* [Work instructions]
Copy out every line of the records in which "Детские" can be found.
[Opening Material supplied section]
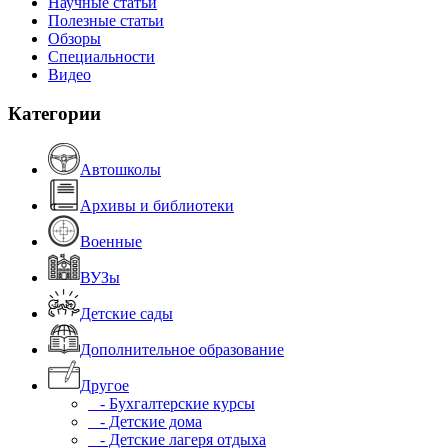
Научные статьи
Полезные статьи
Обзоры
Специальности
Видео
Категории
Автошколы
Архивы и библиотеки
Военные
ВУЗы
Детские сады
Дополнительное образование
Другое
- Бухгалтерские курсы
- Детские дома
- Детские лагеря отдыха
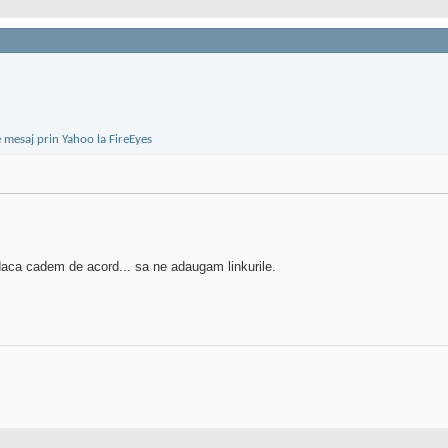
 daca cadem de acord... sa ne adaugam linkurile.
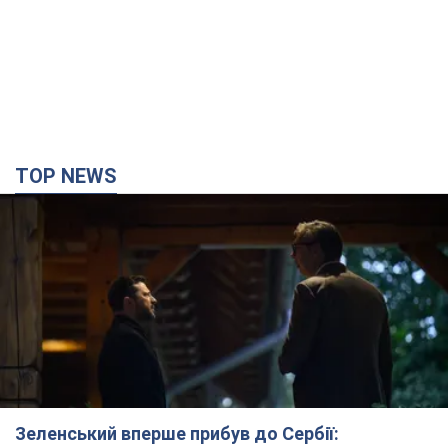
TOP NEWS
Зеленський вперше прибув до Сербії:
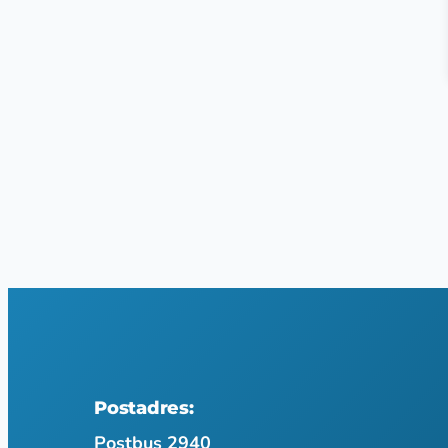
Postadres:
Postbus 2940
[Closing Material supplied section]
* [The answer]
Детские сады
- Детские дома
- Детские лагеря отдыха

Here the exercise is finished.